No ano passado, durante uma discussão com a minha mulher, eu senti-me como se fosse desmaiar. É de notar que eu nunca desmaiei na minha vida. O que tinha realmente acontecido, contado mais tarde pela minha mulher, foi uma perda de memória temporária. Eu continuamente repeti a mesma frase vezes sem conta, e não tinha a certeza de que as memórias, das quais me tentava relembrar, realmente tinham acontecido, ou se tinham apenas sido parte de um sonho. 

O meu médico de família imediatamente tomou ação. Ele atestou medicamente que deveria ficar de baixa um mês e as visitas ao médico multiplicaram-se. Eu fiz uma série de exames: ressonâncias magnéticas, análises ao sangue, monitorização durante 24 horas da pressão arterial, exames neurológicos, e outros, cujos nomes não consigo realmente pronunciar. Nós tivemos a opinião de especialistas, indivíduos diferentes a emitirem os seus pareceres e recomendações para mais exames médicos. No final, nada foi realmente encontrado.
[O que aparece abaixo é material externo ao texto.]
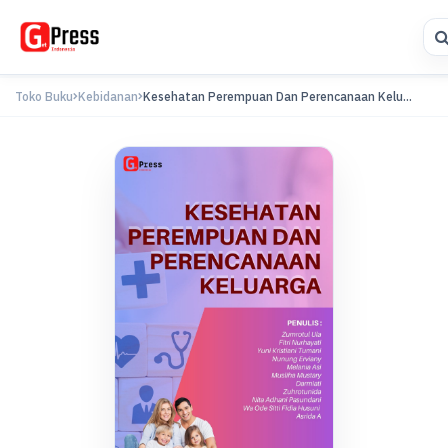
Toko Buku
Kebidanan
Kesehatan Perempuan Dan Perencanaan Kelu...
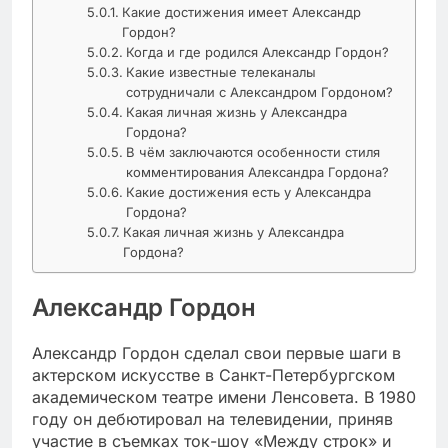
Какие достижения имеет Александр
Гордон?
Когда и где родился Александр Гордон?
Какие известные телеканалы
сотрудничали с Александром Гордоном?
Какая личная жизнь у Александра
Гордона?
В чём заключаются особенности стиля
комментирования Александра Гордона?
Какие достижения есть у Александра
Гордона?
Какая личная жизнь у Александра
Гордона?
Александр Гордон
Александр Гордон сделал свои первые шаги в
актерском искусстве в Санкт-Петербургском
академическом театре имени Ленсовета. В 1980
году он дебютировал на телевидении, приняв
участие в съемках ток-шоу «Между строк» и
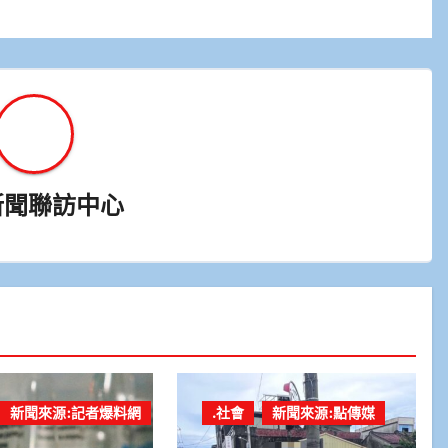
新聞聯訪中心
新聞來源:記者爆料網
.社會
新聞來源:點傳媒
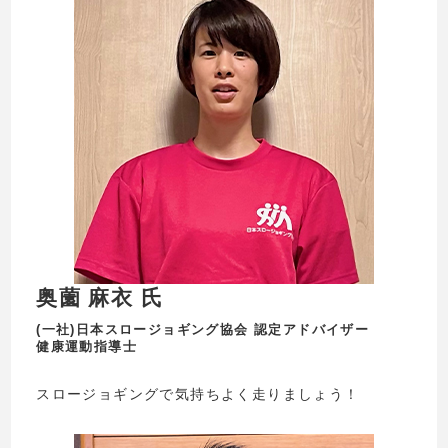
奥薗 麻衣 氏
(一社)日本スロージョギング協会 認定アドバイザー
健康運動指導士
スロージョギングで気持ちよく走りましょう！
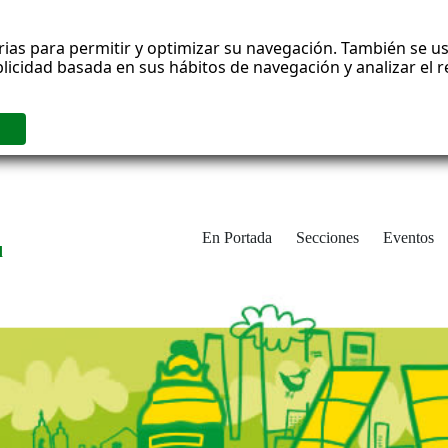
rias para permitir y optimizar su navegación. También se us
blicidad basada en sus hábitos de navegación y analizar el
En Portada
Secciones
Eventos
d
adrid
E então começaram os comentários: “isso é psicossomático”, “isso é stresse”, “você devia meditar ou fazer yoga”. Quando sugeri que tal podia ser falta se sono, que os horários laborais não eram adequados, que a hora de Verão não era adequada, mais uma vez recebi má cara…

Os meses seguintes foram duros. Os incidentes de memória continuaram, e tornaram-se mais frequentes. E tive que considerar os piores cenários… A minha filha tinha na altura 2 anos e não conseguia aceitar a ideia de não poder estar presente na sua vida.

A minha esposa tomou responsabilidade por todas as obrigações pertencentes à nossa vida pessoal. Ela obrigou-me a descansar o mais possível e a seguir o meu próprio ritmo. Naquele Verão, eu passei as 2 semanas das minhas férias literalmente a dormir. Não foi exatamente divertimento para a família.

Com o final de outubro veio a hora padrão e a tudo melhorou significativamente. Os meses foram passando, e março estava a aproximar-se novamente e, com ele, a hora de Verão. Eu falei com o meu chefe acerca de trabalhar menos e começar o horário de trabalho mais tarde. Ele foi recetivo e prestável. Eu iria ganhar muito menos dinheiro, mas o dinheiro não consegue comprar a vida, e, como tal, aceitei o acordo sem mais pensar.

Mas depois a doença coronavírus-19 assolou o Mundo. A minha companhia precisava da ajuda de todas as pessoas, já que a situação se tinha tornado bastante complicada. Nós arranjámos circunstâncias de trabalho remoto, com horários de trabalho mais tardios. Graças a tal, eu e a minha família podíamos ignorar a hora de Verão. E esta é a conclusão: até agora, eu não voltei a ter problemas de saúde; eu sou perfeitamente capaz de cumprir o horário completo do meu horário, o meu valor não só foi reconhecido mas recompensado com uma promoção; e finalmente compreendo que todos estes anos a sorrir feito parvo, envergonhadamente por causa de preconceitos, quase me mataram e puseram em risco o que amo acima de tudo. Esta loucura tem de acabar. E com ela, também o horário de verão."